Instead, I write to you having just buried my buddy of 18 years, Seth, named because when I adopted him from a friend’s farm I was reading Seth Speaks. As I sit here, it’s still shocking that he’s gone. Despite the fact that he was a very quiet cat, rarely raising his voice above a whisper, in his absence the house is so much quieter. In his absence, I now learn that his presence was much larger than it had seemed.

Our new home
Seth was one of three cats who moved with me in 1995 from Northwest Missouri to Woodbury in the east metro. I loaded the rental truck with my belongings and towed my VW Fox. Seth, and the Siamese sisters China Cat Sunflower and Lady Madonna, rode in the car. I only checked on them once when I refueled in Des Moines, and they were huddled together. It was cold and snowy that October day. They were as happy to get to our new home as I was.

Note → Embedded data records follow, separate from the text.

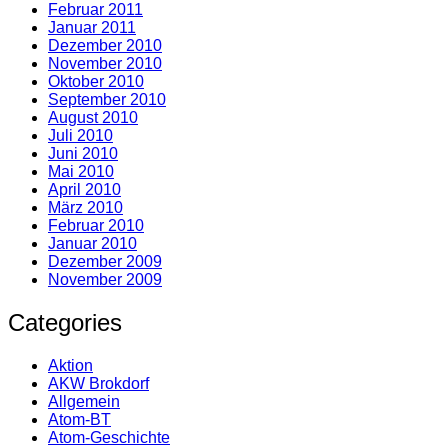
Februar 2011
Januar 2011
Dezember 2010
November 2010
Oktober 2010
September 2010
August 2010
Juli 2010
Juni 2010
Mai 2010
April 2010
März 2010
Februar 2010
Januar 2010
Dezember 2009
November 2009
Categories
Aktion
AKW Brokdorf
Allgemein
Atom-BT
Atom-Geschichte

Madonna and China both lived 15 years, succumbing to cancer. Seth, a former farm cat who slept in a barn, was much hardier. The only sickness he encounted in his life was a pre-cancerous growth at the base of his left ear. Treating it with cesium, a trace mineral that alkalinizes the body, I mixed a bit of its powder and some additional vitamins into his food, and the growth disappeared. It did return once more, a few years ago, but my holistic vet at the Cat Care Clinic again prescribed cesium and it did the trick. Thank you, Dr. Sue.

In recent days
Seth died of old age. Cataracts were clouding his vision. Arthritis was making walking, and normal stretching and cleaning, very difficult. A sentinel who always slept near my head, Seth was not there in recent days. In the morning, I would find him sleeping on the couch where I left him the night before.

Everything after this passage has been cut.